The new prototype includes a grip button on the left side of the controller’s “stem” accessed by your middle finger, a trigger pressed by your pointing finger, and a rounded control pad area where your thumb manages the thumbstick (or trackpad), menu, and system buttons. The controller’s stem includes sensors for using your ring and pinky fingers, too. 

“We are looking to make a super comfortable controller with all fingers tracked. You do not need to hold it, you can relax in the games with your hands open, grab objects when close your hands, and release hands to throw objects naturally,” the company says. “There are sensors over the grip button. The controller tracks all your fingers while you hold it, and you can squeeze further with the grip button as well.” 

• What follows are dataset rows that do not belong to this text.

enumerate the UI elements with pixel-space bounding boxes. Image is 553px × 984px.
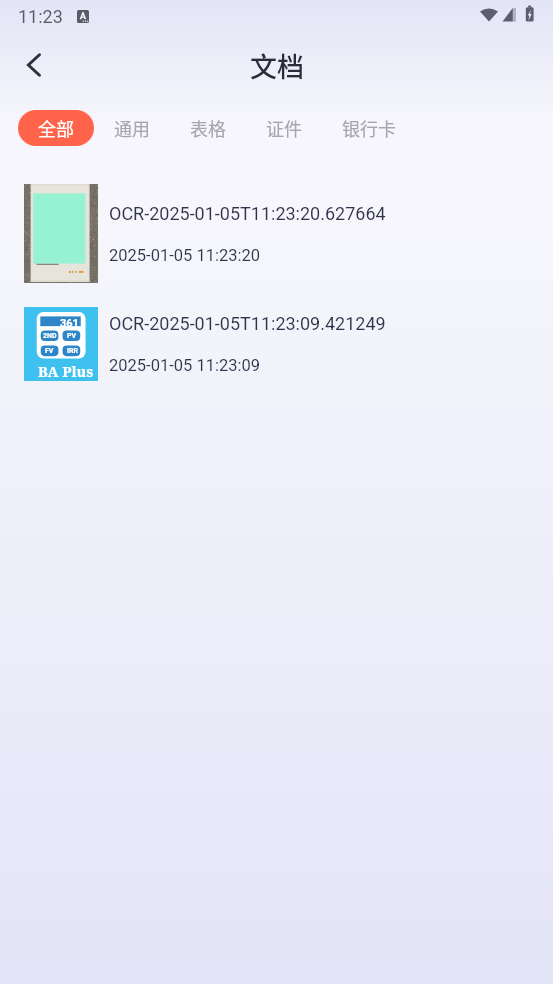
staticText: OCR-2025-01-05T11:23:20.627664 — [109, 203, 386, 224]
staticText: 通用 — [114, 115, 150, 141]
button[interactable]: 银行卡 — [322, 110, 416, 146]
staticText: 表格 — [190, 115, 226, 141]
staticText: PV — [67, 332, 77, 340]
button[interactable]: 通用 — [94, 110, 170, 146]
button[interactable]: 证件 — [246, 110, 322, 146]
button[interactable]: OCR-2025-01-05T11:23:20.627664 — [0, 184, 553, 283]
staticText: IRR — [67, 347, 79, 355]
button[interactable]: 全部 — [18, 110, 94, 146]
staticText: 全部 — [38, 115, 74, 141]
staticText: 2025-01-05 11:23:09 — [109, 356, 261, 375]
staticText: 文档 — [250, 46, 304, 85]
staticText: 证件 — [266, 115, 302, 141]
staticText: 2025-01-05 11:23:20 — [109, 246, 261, 265]
button[interactable]: 表格 — [170, 110, 246, 146]
staticText: 2ND — [43, 332, 57, 340]
staticText: FV — [45, 347, 54, 355]
button[interactable]: 361 — [0, 307, 553, 381]
staticText: 361 — [60, 317, 79, 330]
staticText: OCR-2025-01-05T11:23:09.421249 — [109, 313, 386, 334]
staticText: BA Plus — [38, 361, 94, 381]
staticText: 11:23 — [18, 6, 63, 27]
button[interactable]: Back — [13, 44, 55, 86]
staticText: 银行卡 — [342, 115, 396, 141]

If the prototype seems familiar, it looks like a distant cousin of the Romulan warbird in Star Trek: The Next Generation. But in reality, a hand strap simply connects to the right side of the controller while a second, larger ring resides over the entire hand. This larger component is the tracking contour, and as many customers point out, could be an issue when placing your hands near your face.

Pimax’s prototype is based on feedback from the community waiting patiently for the company’s virtual reality headset. The peripheral includes the grip, menu, system, and trigger buttons so it’s compatible with SteamVR and Oculus-based content. Pimax expects to complete the prototype in the third quarter of 2018 for testing, feedback, and additional improvements. 

“For controller backers, we understand some of you are swaying between thumbstick and trackpad,” the company adds. “You will still have a chance to switch your option when the controller prototype comes out. 

The prototype surfaces after Pimax explained why it continues to delay it’s “8K” virtual reality headset. Pimax originally targeted a January release, but pushed back the Kickstarter launch given the company was on its fifth prototype in December and exploring new hardware to better maintain high refresh rates. To appease backers, Pimax decided to release a pre-production model called M1, but even that model experienced a setback because the lenses due to arrive in February showed up late. 

“Given the vendor will deliver the newly designed lens in early May, we are looking to ship M1 to testers in May, when the units have been assembled and tested,” the company said.

Pimax’s Kickstarter campaign promises the world’s first 8K VR headset sporting two displays with a 3,840 x 2,160 resolution each and a combined 200-degree field of view. The larger resolution will help reduce the “screen door” effect caused by viewing the dark spaces between each pixel on lower resolutions.